The dispute between the governor’s office and Oberweis revolved around a key phrase permitting the higher speed limit “outside an urban district” and new power given to Cook, DuPage, Kane, Lake, McHenry and Will counties to opt out of the higher speed limits.
But that opt-out language had officials in some of those counties befuddled about how the law even applied to them since they seemed to lack rural stretches of interstate – or, for that matter, any roads with 65-mph speed limits — and have never had authority to set speed limits on expressways or tollways.

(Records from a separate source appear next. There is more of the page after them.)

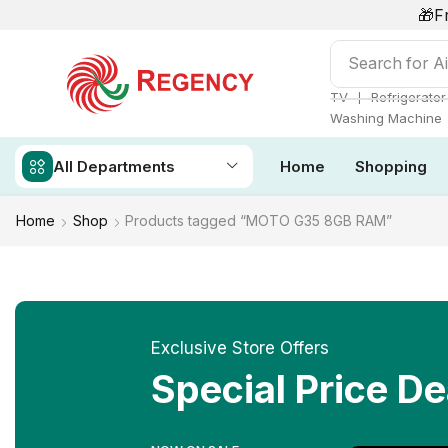
🎁F
Search for
Ai
❘
TV
Refrigerator
Washing Machine
All Departments
Home
Shopping
Home
Shop
Products tagged “MOTO G35 8GB RAM”
Exclusive Store Offers
Special Price De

“Our interpretation is that this law does not impact our county highway system — 55 remains the maximum speed limit along the county’s roadways,” said Johnna Kelly, a spokeswoman for the DuPage County Board.
“The county doesn’t have jurisdiction over the tollway and IDOT roads,” she said.
A top Will County official echoed those sentiments.
“I think there’s a little confusion,” said Anastasia Tuskey, a spokeswoman for Will County Executive Lawrence M. Walsh. “Our county highway director said we can’t regulate any state highway speeds.”
A representative of AAA Chicago, a motorist-advocacy group that lobbied against the bill last spring amid concerns it would increase speeding-related fatalities in Illinois, appeared to share in the uncertainty.
But later in the day, the group shifted gears and sided with Quinn’s interpretation, while acknowledging that the law contained confusing aspects involving the overlay of the new 70-mph speed limit and the counties’ role in setting speed limits.
“We’ve got some time to clear things up and let everybody know where and how fast,” AAA Chicago spokeswoman Beth Mosher said. “That’s the good part of all this, that we have some time.”
“Speed is such an enormous problem on our roads already. To have people going faster, we don’t see as the answer,” Mosher said. “We’re really, really disappointed Quinn signed this today.”
By signing the legislation, Quinn took a stance on the bill opposite that pushed by Transportation Secretary Ann Schneider and State Police Director Hiram Grau, who both contended the higher speeds could lead to an uptick in traffic fatalities.
But in a bow to traffic safety, the governor highlighted how the legislation cut the threshold at which a motorist can be charged with excessive speeding. Now, that amounts to 31 mph over the posted limit; with the new law, it goes to 26 mph over.
“This limited five miles-per-hour increase will bring Illinois’ rural interstate speed limits in line with our neighbors and the majority of states across America, while preventing an increase in excessive speeding,” Quinn said in a statement announcing the move.
But for his part, Oberweis said he knows what his intent was with the legislation – making sure speed limits in urban parts of Illinois are in tune with neighboring states, too.
He favors passing a “clarifying amendment,” if necessary, to explicitly make that clear.
“If you have a law on books that’s widely ignored by our citizens, we ought to look at it. If it’s a good law, we ought to enforce it. If it’s a bad law, we ought to change it,” Oberweis said.
“In this 21st century, almost all states in the country have 70 mph and even 80. We’re the exception rather than the rule. Our interstate highways were built for 80-mph traffic so 65, to me, is an artificially low barrier. And someone driving from Iowa to Ohio, it seems they can go 70 in Iowa, slow to 65 in Illinois and go to 70 in Indiana,” Oberweis said. “I don’t think it’s good policy.”